▶ [TASK INSTRUCTIONS]: When writing out the entries below, keep only the lines from the line with "подпиской, производятся через" to the line with "e hay problemas en Madrid, que tenemos", both included, exactly as they are, and leave the pictures aside.

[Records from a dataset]
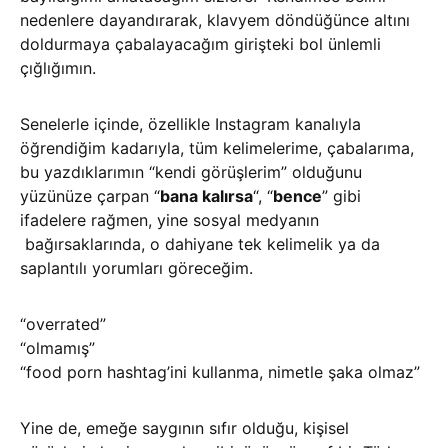
nedenlere dayandırarak, klavyem döndüğünce altını
doldurmaya çabalayacağım girişteki bol ünlemli
çığlığımın.
Senelerle içinde, özellikle Instagram kanalıyla
öğrendiğim kadarıyla, tüm kelimelerime, çabalarıma,
bu yazdıklarımın “kendi görüşlerim” olduğunu
yüzünüze çarpan “
bana kalırsa
“, “
bence
” gibi
ifadelere rağmen, yine sosyal medyanın
bağırsaklarında, o dahiyane tek kelimelik ya da
saplantılı yorumları göreceğim.
“overrated”
“olmamış”
“food porn hashtag’ini kullanma, nimetle şaka olmaz”
Yine de, emeğe saygının sıfır olduğu, kişisel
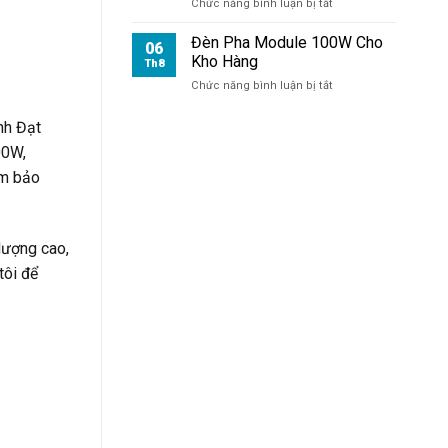
ở
Chức năng bình luận bị tắt
Chiếu
Thay
Sân
Driver
Đèn Pha Module 100W Cho
Pickleball
06
Đèn
Kho Hàng
Th8
Pha
ở
Chức năng bình luận bị tắt
100W
Đèn
Có
Pha
Dễ
nh Đạt
Module
Không?
00W,
100W
Cho
ảm bảo
Kho
Hàng
lượng cao,
tôi để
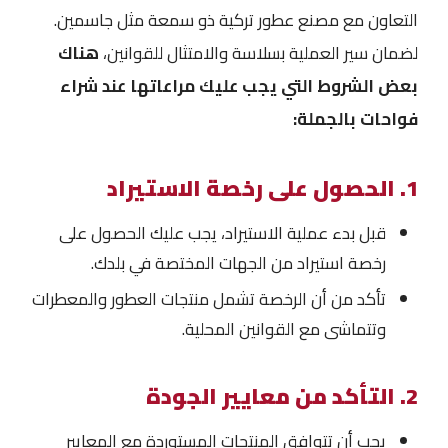
التعاون مع مصنع عطور تركية ذو سمعة مثل جاسمين.
لضمان سير العملية بسلاسة والامتثال للقوانين،
هناك
بعض الشروط التي يجب عليك مراعاتها عند شراء
فواحات بالجملة:
1. الحصول على رخصة الاستيراد
قبل بدء عملية الاستيراد، يجب عليك الحصول على
رخصة استيراد من الجهات المختصة في بلدك.
تأكد من أن الرخصة تشمل منتجات العطور والمعطرات
وتتماشى مع القوانين المحلية.
2. التأكد من معايير الجودة
يجب أن تتوافق المنتجات المستوردة مع المعايير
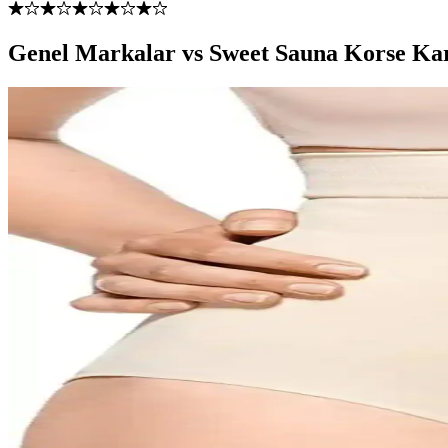
Genel Markalar vs Sweet Sauna Korse Kar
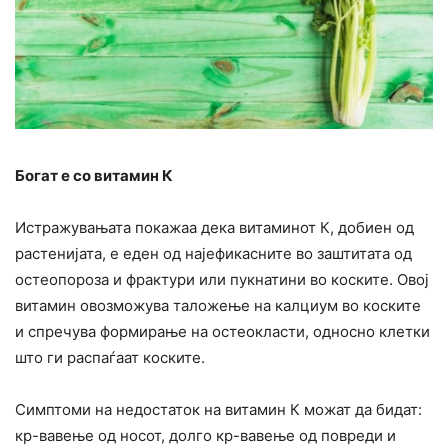
Богат е со витамин К
Истражувањата покажаа дека витаминот К, добиен од
растенијата, е еден од најефикасните во заштитата од
остеопороза и фрактури или пукнатини во коските. Овој
витамин овозможува таложење на калциум во коските
и спречува формирање на остеокласти, односно клетки
што ги распаѓаат коските.
Симптоми на недостаток на витамин К можат да бидат:
кр-вавење од носот, долго кр-вавење од повреди и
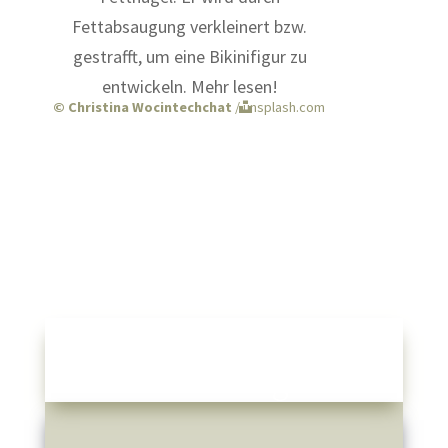
© Christina Wocintechchat
/ unsplash.com
Frauen: Anatomie —
Schamhügel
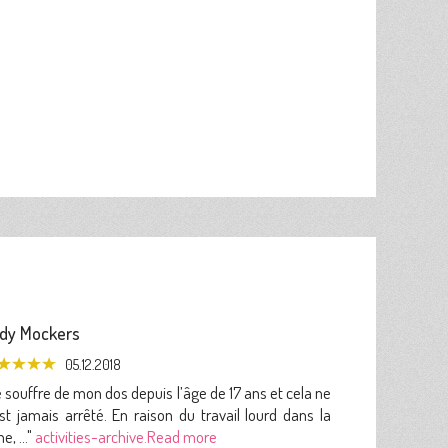
dy Mockers
05.12.2018
 souffre de mon dos depuis l’âge de 17 ans et cela ne
est jamais arrêté. En raison du travail lourd dans la
e, ..."
activities-archive.Read more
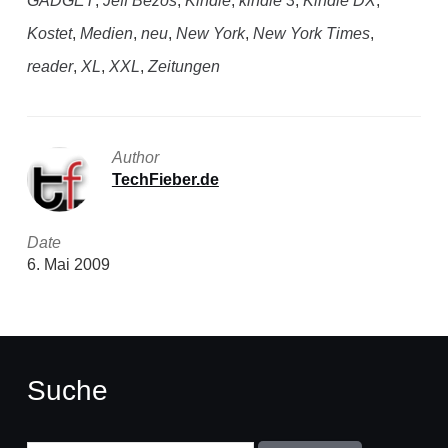
GADGET
,
Jeff Bezos
,
Kindle
,
kindle 3
,
Kindle DX
,
Kostet
,
Medien
,
neu
,
New York
,
New York Times
,
reader
,
XL
,
XXL
,
Zeitungen
Author
TechFieber.de
Date
6. Mai 2009
Suche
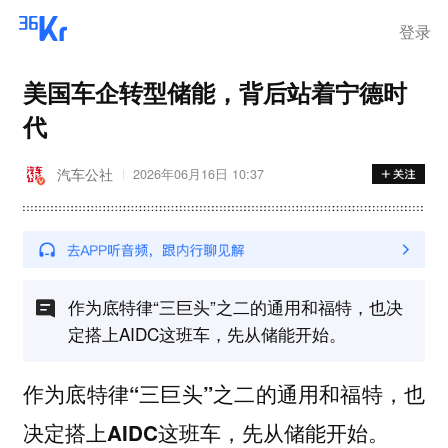
登录
美国车企转型储能，背后站着宁德时
代
汽车公社
2026年06月16日 10:37
作为底特律“三巨头”之二的通用和福特，也决
定搭上AIDC这班车，先从储能开始。
作为底特律“三巨头”之二的通用和福特，也
决定搭上AIDC这班车，先从储能开始。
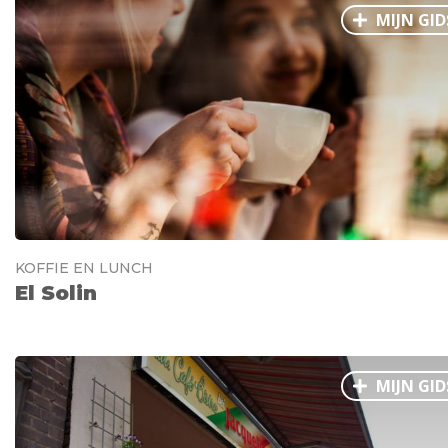
MIJN GID
Ålesund
Parijs
Tokio
Amsterdam
Barcelona
Dubai
Milaan
Singapore
Rome
Berlijn
Mechelen
Venetië
Florence
Dublin
Hong Kong
München
Wenen
Budapest
Bangk
Madrid
Vancouver
Alles bekijken
KOFFIE EN LUNCH
El Solin
MIJN GID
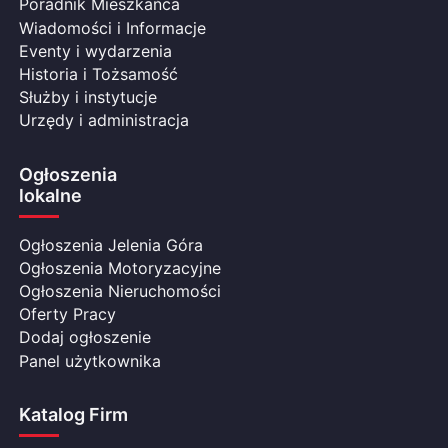
Poradnik Mieszkańca
Wiadomości i Informacje
Eventy i wydarzenia
Historia i Tożsamość
Służby i instytucje
Urzędy i administracja
Ogłoszenia
lokalne
Ogłoszenia Jelenia Góra
Ogłoszenia Motoryzacyjne
Ogłoszenia Nieruchomości
Oferty Pracy
Dodaj ogłoszenie
Panel użytkownika
Katalog Firm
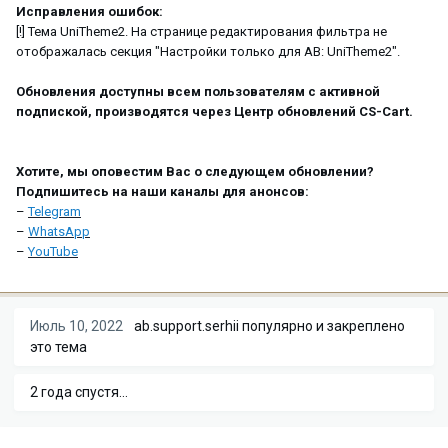
Исправления ошибок:
[!] Тема UniTheme2. На странице редактирования фильтра не
отображалась секция "Настройки только для AB: UniTheme2".
Обновления доступны всем пользователям с активной
подпиской, производятся через Центр обновлений CS-Cart.
Хотите, мы оповестим Вас о следующем обновлении?
Подпишитесь на наши каналы для анонсов:
–
Telegram
–
WhatsApp
–
YouTube
Июль 10, 2022
ab.support.serhii
популярно и закреплено
это тема
2 года спустя...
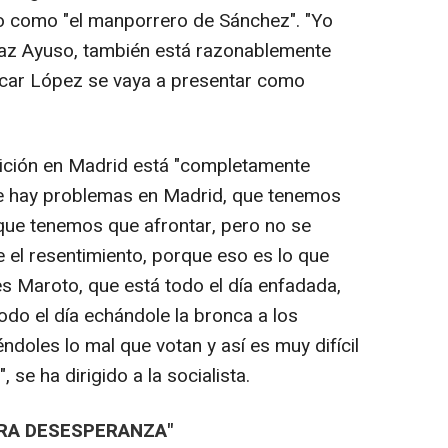
to como "el manporrero de Sánchez". "Yo
Díaz Ayuso, también está razonablemente
scar López se vaya a presentar como
sición en Madrid está "completamente
e hay problemas en Madrid, que tenemos
ue tenemos que afrontar, pero no se
e el resentimiento, porque eso es lo que
es Maroto, que está todo el día enfadada,
todo el día echándole la bronca a los
éndoles lo mal que votan y así es muy difícil
 se ha dirigido a la socialista.
RA DESESPERANZA"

▶ [ANSWER BOX]:
подпиской, производятся через Центр обновлений CS-Cart.
Хотите, мы оповестим Вас о следующем обновлении?
Подпишитесь на наши каналы для анонсов:
–
Telegram
–
WhatsApp
–
YouTube
Июль 10, 2022
ab.support.serhii
популярно и закреплено
это тема
2 года спустя...
to como "el manporrero de Sánchez". "Yo
Díaz Ayuso, también está razonablemente
scar López se vaya a presentar como
sición en Madrid está "completamente
e hay problemas en Madrid, que tenemos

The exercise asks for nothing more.